Wednesday, September 26, 2007

kış geliyor...


kışın gelmesiyle, periyodik grip nöbetlerim başladı..ayakta durmak bi yana gözümü açmakta zorluk çekiyorummm.ve bu koşullar altında çalışıyor olmak da çabası...bu bezmişlik, bu bıkkınlığın bu yorgunluğun üstüne birde hastalık eklenince, insanın yaşayası kaçıyor:(

bi süredir derin derin düşünüyorum, ne zaman içinde bulunduğum halle, geçmişi karşılaştırsam, geçmişde çok mutlu olduğum kanısına varıp, özlem duyuyorum...aslında bunun böyle olmadığını dün farkettim, yani ben hep aynı ben, yaşadığı dakikaları kendine dar eden ben..ben hiç değişmedim ki , değişen insanlar, hayatlar değişen zaman,ama ben hep aynı ben ...hiçmi mutlu olmadım mı peki ben?, bu sorunun yanıtınıda şöyle veriyorum; mutlu olduğunda yazamayanlardanım , yazamadığım dönem çok sevdiğim 6 aylık bi döneme denk geliyor, işte diyorum o zaman mutluymuşsun ...

sabah hurriyette okudum, doğa rutkay şahana dönmüş sebebide şuymuş;
"Anladıkki biz birbirimiz için yaratılmışız, İlk başta ayrı yaşabiliriz diye hesaplamıştım ama olmadı" insanlar neden böyle küçük hesaplar yaparki, nedemek ayrı yaşabiliriz diye hesaplamıştım bu ne bencilce bi yaklaşım, ama olmadı dönüyorum, olsaydı dönmeyecektin yani... gerçekten anlamakta güçlük çekiyorum ...

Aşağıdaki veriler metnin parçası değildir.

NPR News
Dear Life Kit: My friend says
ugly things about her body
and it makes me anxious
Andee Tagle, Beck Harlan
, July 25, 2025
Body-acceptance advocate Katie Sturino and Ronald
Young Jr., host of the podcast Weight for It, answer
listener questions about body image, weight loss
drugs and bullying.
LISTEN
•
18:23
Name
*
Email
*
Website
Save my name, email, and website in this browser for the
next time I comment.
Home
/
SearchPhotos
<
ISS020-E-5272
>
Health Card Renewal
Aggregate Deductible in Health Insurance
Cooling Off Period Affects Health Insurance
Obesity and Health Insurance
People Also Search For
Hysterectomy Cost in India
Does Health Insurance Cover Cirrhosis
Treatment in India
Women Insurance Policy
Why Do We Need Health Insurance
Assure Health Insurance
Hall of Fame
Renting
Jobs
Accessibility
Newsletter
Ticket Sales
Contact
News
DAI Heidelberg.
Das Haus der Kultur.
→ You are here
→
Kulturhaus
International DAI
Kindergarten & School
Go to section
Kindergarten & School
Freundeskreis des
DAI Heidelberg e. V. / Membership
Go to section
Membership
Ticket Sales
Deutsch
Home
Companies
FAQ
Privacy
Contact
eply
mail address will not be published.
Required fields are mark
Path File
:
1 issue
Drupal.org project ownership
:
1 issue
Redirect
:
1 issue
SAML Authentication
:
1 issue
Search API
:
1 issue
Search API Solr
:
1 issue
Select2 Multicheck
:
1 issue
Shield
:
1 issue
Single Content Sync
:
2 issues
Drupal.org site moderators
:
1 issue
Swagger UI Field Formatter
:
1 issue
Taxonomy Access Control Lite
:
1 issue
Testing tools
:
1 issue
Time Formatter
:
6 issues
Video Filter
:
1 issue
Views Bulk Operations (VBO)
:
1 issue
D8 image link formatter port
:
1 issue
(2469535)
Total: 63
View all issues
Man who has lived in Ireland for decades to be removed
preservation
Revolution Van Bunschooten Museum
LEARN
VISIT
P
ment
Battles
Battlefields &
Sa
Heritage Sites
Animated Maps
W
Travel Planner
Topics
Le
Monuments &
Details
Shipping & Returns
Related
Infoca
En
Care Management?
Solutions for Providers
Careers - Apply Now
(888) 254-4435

bide küçükken bi kanryam vardı yanımdan ayırmadığım, onu çok özlediğimi fark ettim, dün internette kanarya resimlerine baktım almak için, ona benzeyen bi tane buldum, fakat temsili resimmiş. şimdi diyeceksiniz ki altı üstü sarı bi kuş, hepsi aynıdır..değil işte..daha evvelden de bi kanarya almıştım ama onu hiç sevemedim, çok cılızdı soğuktu salıverrmiştim bende..şimdi aynı hatayı yapmıcam, benimkisi böle gıdıklı, tombul açık sarı bi kanryaydı, ona her seslendiğimde bana uzun bi ciiiiiiik çekerdi.bide böle elime aldığımda boynunu eğip muzip muzip bakardı.hatta bi seferinde onu yıkama gafletinde bulunmuştuk, bayılmıştı, öldü sanıp çok ağlamıştım..sonra annem ısınsın diye sobanın altına koyunca ayılmıştı...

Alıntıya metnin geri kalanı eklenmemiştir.